There is something
utterly timeless about this. The setting itself, presumably
one of RAI’s Turin studios, is so simple (at Michelangeli’s
own request) that its bare white walls could as easily be the
inside of a space capsule. Long shots are out so we never get
to see if there is an auditorium behind the camera – the mind
supposes just another white wall. If there is an auditorium
there is certainly no public in it. So just a confined, ascetic
space with a piano – also timeless for no maker’s name appears
on it, only a mysterious emblem – a sturdy old-fashioned microphone
and our pianist. Here again our sense of reality is challenged
for he is playing in full evening dress though no one is there
to see him.
Even the occasional
wonkiness of the forty-year-old picture contributes to the suggestion
that we may as well be receiving our images from the confines
of the universe as from a familiar European city. This in its
turn gives Michelangeli himself a timeless appearance; he was
by then 42 and presumably in real life his face was beginning
to bear the odd wrinkle attendant upon early middle age. Filtered
through technology unable to register the finer details, he
could possibly be much older than his years, but he could equally
have found the elixir of youth, for there is something of the
callow young student, Goethe’s Werther maybe, to his body frame.
His actual control
over the instrument is so superhuman as to suggest extra-terrestrial
intervention. He himself seems incredibly remote, his face expressionless
except for a very occasional chewing of his moustache, suggesting
(I suppose) some slight reservation over what he has just done
– not a reservation the rest of us are likely to share. Of all
the pianists I have seen live or on video, only Rubinstein and
Horowitz have provided equally total demonstration of the fact
that the fingers are the ONLY contact with the instrument and
that ONLY this contact creates the sound and the performance.
No other body movement is allowed which does not directly assist
the fingers. Of course his arms move when despatching chains
of octaves or when leaping up and down the keyboard at the climax
of the second Scherzo – but the fingers always lead the way.
Michelangeli also
challenges our sense of reality by virtually playing the almost
two-hour programme at one stretch.

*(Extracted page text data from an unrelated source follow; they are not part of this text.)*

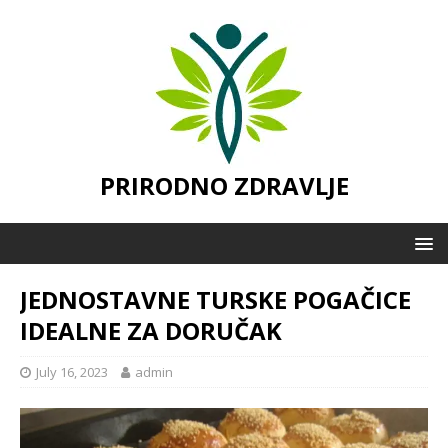
PRIRODNO ZDRAVLJE
JEDNOSTAVNE TURSKE POGAČICE
IDEALNE ZA DORUČAK
July 16, 2023
admin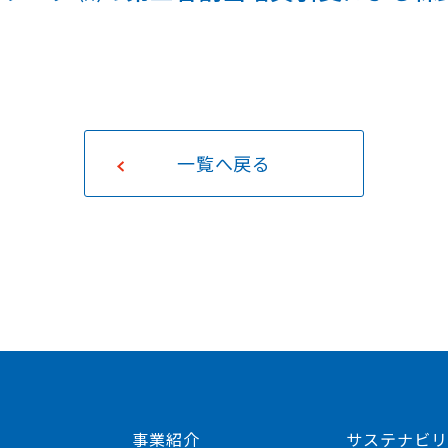
取り組み
社債・格付け・
統合報告書
アナリストカバレッジ
キャリア採用
AFC REPORT
決算説明会資料
動画ライブラリー
一覧へ戻る
事業紹介
サステナビリ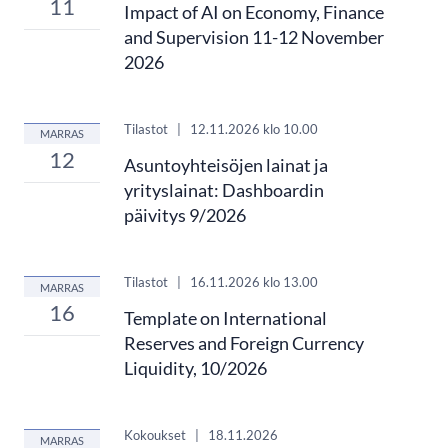
11
Impact of AI on Economy, Finance
and Supervision 11-12 November
2026
Tilastot
|
12.11.2026
klo 10.00
MARRAS
12
Asuntoyhteisöjen lainat ja
yrityslainat: Dashboardin
päivitys 9/2026
Tilastot
|
16.11.2026
klo 13.00
MARRAS
16
Template on International
Reserves and Foreign Currency
Liquidity, 10/2026
Kokoukset
|
18.11.2026
MARRAS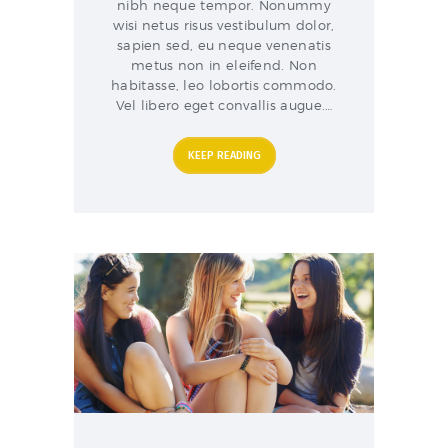
nibh neque tempor. Nonummy
wisi netus risus vestibulum dolor,
sapien sed, eu neque venenatis
metus non in eleifend. Non
habitasse, leo lobortis commodo.
Vel libero eget convallis augue.…
KEEP READING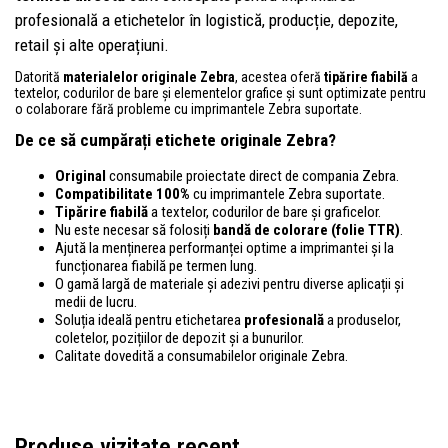
profesională a etichetelor în logistică, producție, depozite,
retail și alte operațiuni.
Datorită
materialelor originale Zebra
, acestea oferă
tipărire fiabilă
a
textelor, codurilor de bare și elementelor grafice și sunt optimizate pentru
o colaborare fără probleme cu imprimantele Zebra suportate.
De ce să cumpărați etichete originale Zebra?
Original
consumabile proiectate direct de compania Zebra.
Compatibilitate 100%
cu imprimantele Zebra suportate.
Tipărire fiabilă
a textelor, codurilor de bare și graficelor.
Nu este necesar să folosiți
bandă de colorare (folie TTR)
.
Ajută la menținerea performanței optime a imprimantei și la
funcționarea fiabilă pe termen lung.
O gamă largă de materiale și adezivi pentru diverse aplicații și
medii de lucru.
Soluția ideală pentru etichetarea
profesională
a produselor,
coletelor, pozițiilor de depozit și a bunurilor.
Calitate dovedită a consumabilelor originale Zebra.
Produse vizitate recent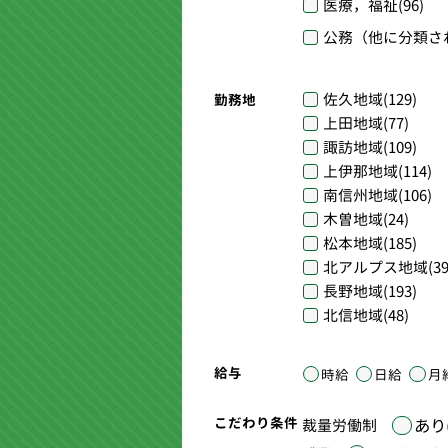
医療，福祉
(96)
公務（他に分類さ
佐久地域
(129)
勤務地
上田地域
(77)
諏訪地域
(109)
上伊那地域
(114)
南信州地域
(106)
木曽地域
(24)
松本地域
(185)
北アルプス地域
(39
長野地域
(193)
北信地域
(48)
給与
時給
日給
月
こだわり条件
あり(
裁量労働制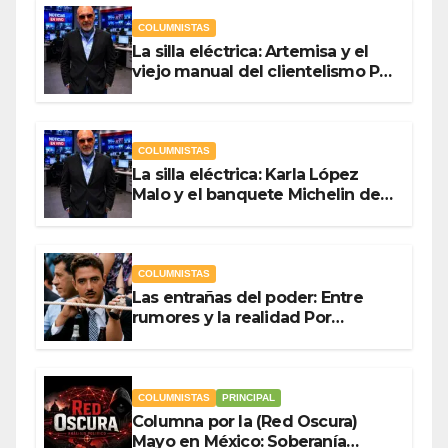
COLUMNISTAS
La silla eléctrica: Artemisa y el
viejo manual del clientelismo Por
Antonio Ladrón de Guevara
COLUMNISTAS
La silla eléctrica: Karla López
Malo y el banquete Michelin del
gasto público Por Antonio
Ladrón de Guevara
COLUMNISTAS
Las entrañas del poder: Entre
rumores y la realidad Por
Olegario Roldan
COLUMNISTAS
PRINCIPAL
Columna por la (Red Oscura)
Mayo en México: Soberanía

There are, it is true, a
few breaks in the picture between items (without counting them,
I’d say not more than about four), but more often the cameras
remain trained on him as he finishes a piece, slowly withdraws
his hands, collects his thoughts, occasionally reaches for a
handkerchief hidden inside the piano, wipes his brow or (more
often) the keyboard, and then gets on with the next piece.
And what playing!
Earlier on, in the Sonata mainly, I felt that his insistence
on a finely sculpted line, on playing even pianissimos through
the public address system as it were, could have its downside
(as it also could with Richter), but as the programme proceeds
he seems increasingly to be communing only with himself. Some
of his rubato is extreme yet it is wedded to such a perfect
sense of rhythmic continuity that it always works. How typical
of this enigmatic artist that his slender repertoire (virtually
all the Chopin he ever played is here) should contain one of
the posthumous Waltzes that normally only gets played by pianists
booked to record the lot, and that he should make it sound an
absolute masterpiece. From the Waltzes onwards – but above all
in the Mazurkas and the Berceuse – we have some of the supreme
performances of these particular works ever recorded. This film
may not really be reaching us from the outer reaches of the
universe, but it deserves to be heard and seen out there.
A curious testimony
to human fallibility has seeped its way into the heart of the
enterprise. I am not referring to the clanginess of the fortes,
which could have been toned down a bit (as RAI themselves seem
to have done for radio broadcasts of this material), or to the
odd slip in Misha Donat’s basically fine essay – he states that
Michelangeli’s recorded repertoire included the Liszt Second
Concerto, but it was actually the First (at least four versions
exist). These are ephemeral matters that can be corrected in
later reissues. No, the very fabric of the recording is flawed
for, sometimes barely perceptible, sometimes irritatingly obtrusive,
interference from a nearby radio station can be heard practically
throughout. At first I supposed this DVD derived from somebody’s
home-taping on a bad day for reception, but no, there is the
RAI-TRADE emblem to prove that this is an “official” release
mastered from the original tapes. The second possibility is
that the studio and/or the microphone were inadequately screened
against such interference. It seems barely credible that such
a thing could happen with a major European broadcasting company,
but as the Italians will tell you, with “Mamma RAI” anything
is possible. At this point I recalled that I had an off-the-air
tape of a radio broadcast of what must be the same performance
of the Sonata, and it is in fact bedevilled by disturbance which
I had always supposed to be a factor of reception on the day
I recorded it. A little investigation proved that the disturbance
is in fact the SAME as on the DVD so, alas, it is there on the
master tape and nothing can be done about it without wiping
half the piano sound off in the process. I’m glad Opus Arte
didn’t try to do that, but I think they might have added a technical
warning.
All the same, this
DVD offers a quite extraordinary experience, something timeless
that goes beyond the confines of Chopin and Michelangeli themselves
to touch the universal. A musical DVD collection that misses
out on it will be incomplete. Also in 1962, Michelangeli recorded
programmes of Beethoven/Scarlatti/Galuppi and Debussy for RAI
television – Opus Arte are issuing these too.